- **Task instructions**
Please repeat the records beneath this task exactly as they appear, but skip the images.

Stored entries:
==================================================

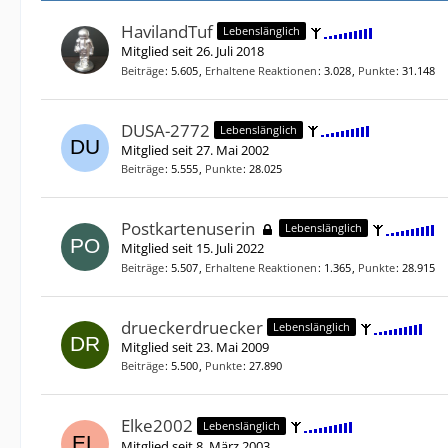
HavilandTuf
Lebenslänglich
Mitglied seit 26. Juli 2018
Beiträge
5.605
Erhaltene Reaktionen
3.028
Punkte
31.148
DUSA-2772
Lebenslänglich
Mitglied seit 27. Mai 2002
Beiträge
5.555
Punkte
28.025
Postkartenuserin
Lebenslänglich
Mitglied seit 15. Juli 2022
Beiträge
5.507
Erhaltene Reaktionen
1.365
Punkte
28.915
drueckerdruecker
Lebenslänglich
Mitglied seit 23. Mai 2009
Beiträge
5.500
Punkte
27.890
Elke2002
Lebenslänglich
Mitglied seit 8. März 2003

==================================================

- **Solved exercise**
HavilandTuf
Lebenslänglich
Mitglied seit 26. Juli 2018
Beiträge
5.605
Erhaltene Reaktionen
3.028
Punkte
31.148
DUSA-2772
Lebenslänglich
Mitglied seit 27. Mai 2002
Beiträge
5.555
Punkte
28.025
Postkartenuserin
Lebenslänglich
Mitglied seit 15. Juli 2022
Beiträge
5.507
Erhaltene Reaktionen
1.365
Punkte
28.915
drueckerdruecker
Lebenslänglich
Mitglied seit 23. Mai 2009
Beiträge
5.500
Punkte
27.890
Elke2002
Lebenslänglich
Mitglied seit 8. März 2003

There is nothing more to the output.